Ancient Greek society provides a clear example of a masculine hierarchy. This does not imply some vague sense of male superiority. Rather, men in this society have total control over all public levels of the culture. It seems an idea at the time was that a man who spent too much time with women might become more female. Certainly ancient Greek men show an ability to couple with both men and women with fluidity and without social comment. Indeed such fluid coupling seems to be an expectation within the culture. For example, in ancient Sparta it appears young boys trained for the army naked in front of older men who would serve as mentors and potential lovers.
Now, when this sort of the thing is brought up in a theatre history class, a teacher observes a physical ripple in the eyes of the students – a visible "ick." Given that the ancient Greeks are dust these past few millennia, I doubt they care about a contemporary student's reaction to their sexual practice, but there you are.
Another consequence of this male culture may be seen in Greek theatre practice. Evidently the ancient theatre was made by men. So the first Jocasta, the first Antigone, the first Electra, the first Medea – all played by men.
Over time this practice has come back into theatre practice. For example, in Rome female parts could easily be played by men. Suetonius indicates that Caligula, for example, would perform for select audiences as a woman.
People in the theatre are very familiar, of course, with the practice of using young men (boys?) to play female roles in Elizabethan England. The first Juliet and the first Lady Macbeth were played by young men. It seems that in a world where a tradesman learned his craft by working with a master, young men learned acting by working with a master actor. So Richard Burbage may be assumed to be not only a great actor for his ability to play Hamlet, Lear, Macbeth, et al. But he was also a great teacher to help train young actors to play opposite him in roles like Juliet, Lady Macbeth, Cleopatra, etc.

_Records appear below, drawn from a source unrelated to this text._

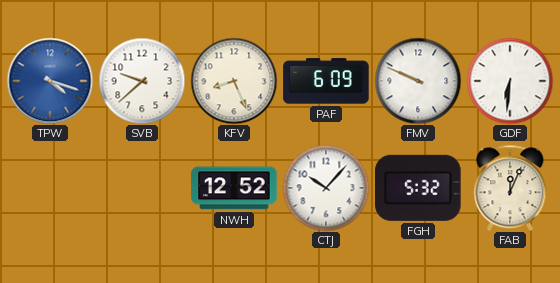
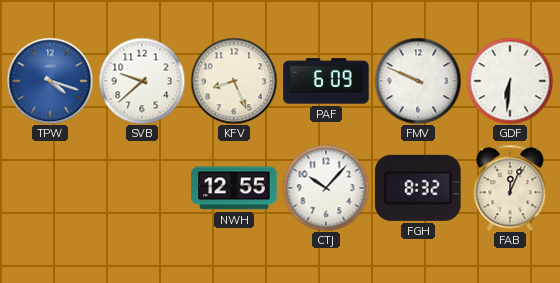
NWH: 12:52 -> 12:55
FGH: 5:32 -> 8:32
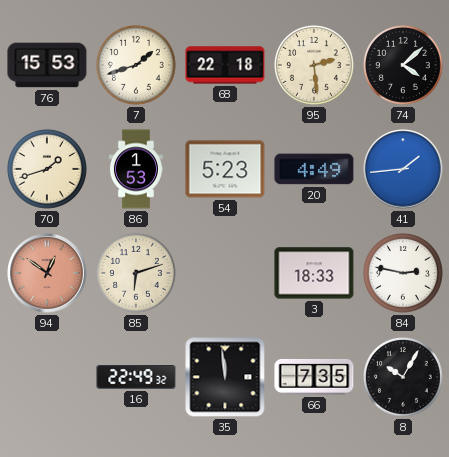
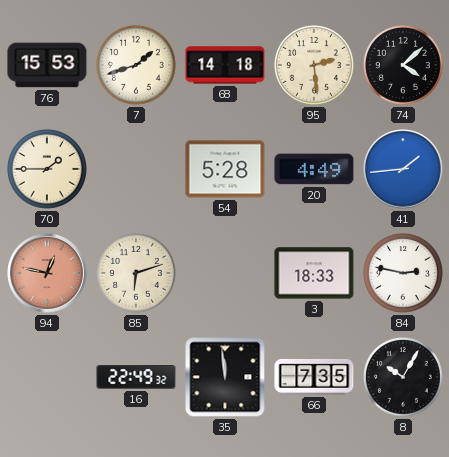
68: 22:18 -> 14:18
70: 1:42 -> 1:45
86: 1:53 -> none
54: 5:23 -> 5:28
94: 12:51 -> 12:47
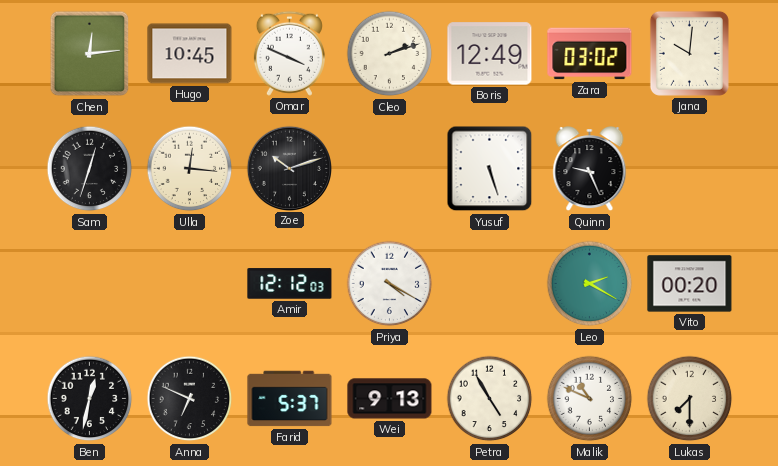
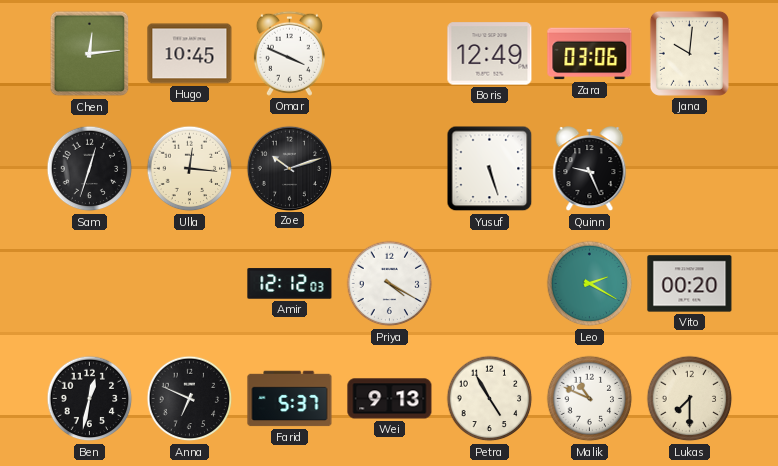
Cleo: 2:12 -> none
Zara: 03:02 -> 03:06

One of the oddities of culture is that while English audiences were accustomed to watching men play women on the stage, Italian and French audiences evidently had no qualms with seeing women on the stage.
Again, as theatre people know, women made their first appearance on the British stage during the Restoration period. But as women entered the stage, they also began reversing the bending of gender. Women would play "breeches" parts – a male role or a character disguised as a male and requiring the woman to wear knee breaches and stockings. In a world where the female ankle was covered in public, the actress in breeches playing a male created a stir.
All this is simple theatre history. But where does this leave us today? It's easy for us to be all-jolly about the past. And sometimes we pick up these old conventions. Harvey Fierstein in Hairspray, all-male or all-female productions of Shakespeare, the occasional cross-gender casting. Where does this leave us?
Once I heard a minister speak about the portion of scripture in which Jesus advises his listeners to cut off their hand or eye and thrust them in the fire if hand or eye be the cause of the person's undoing. The eye or the hand. The minister made the point that Americans would probably want Jesus to have said to cut off the penis – that is the cause of our undoing – the sex thing. The minister pointed out that Jesus, instead, focused on what the person sees and what the person does.
A good lesson to get all of us on the right track today. In a world where we can so easily ignore injustice, poverty, and misery of all sorts, we have the privilege of being storytellers. Telling stories that open eyes – both with comedy and tragedy – to the common humanity of us all is al we need do. And we know from our own past that gender isn't all that important – it can be twisted every which for the needs of the story. That is what's important – the story. And humanity.